We must realize that it is this need to better our lives that sets humans above the base animal instincts of survival and procreation. It is this need that has led us to cure disease, build civilizations and prolong and enrich our lives. It allows the wealthy societies of the world to share the great bounty this planet has to offer with the poor through advanced production and transportation abilities, and it causes us to adapt the best parts of other cultures into our own. Humans evolved with very large brains and it is perfectly normal for us to use our advanced thought process to make our lives better.

Before we had disposable lighters we had Zippos, and we refilled these with lighter fluid when they ran dry. When they broke or wore out we would throw them away and buy a new one. What is a match except a primitive disposable lighter that only lights once? When early man started fires with flint and stone he would use a piece of flint until it was too small to use , then he would discard it and find a new piece. Man has gone from the stone age to the bronze age the iron age and now to the age of steel and plastic. Through this evolution we have taken everything we've needed from the environment to advance ourselves and our species to a dominant position on earth.

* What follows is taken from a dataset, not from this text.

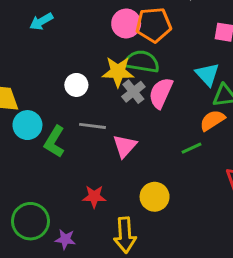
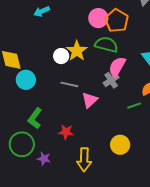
orange pentagon: (154, 25) -> (117, 21), turned 30
yellow star: (118, 72) -> (77, 51), moved, turned 30
gray cross: (133, 92) -> (111, 80), moved
green L-shape: (54, 142) -> (35, 118), moved
yellow circle: (155, 197) -> (120, 145), moved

We have always had disposable lighters, we just called them by other names. We will always take from the earth, this is in our nature. We will use our large brains much like the lion uses his claws or the shark uses his teeth. We are the ultimate predator, for our selection of pray is not limited to what we can catch with our speed or kill with our strength. We will always depend on our superior intellect to maintain a balance between our environment and what we extract from it. We know we must do this because our survival depends on it, and we will forever embrace the convenience and comforts of technology.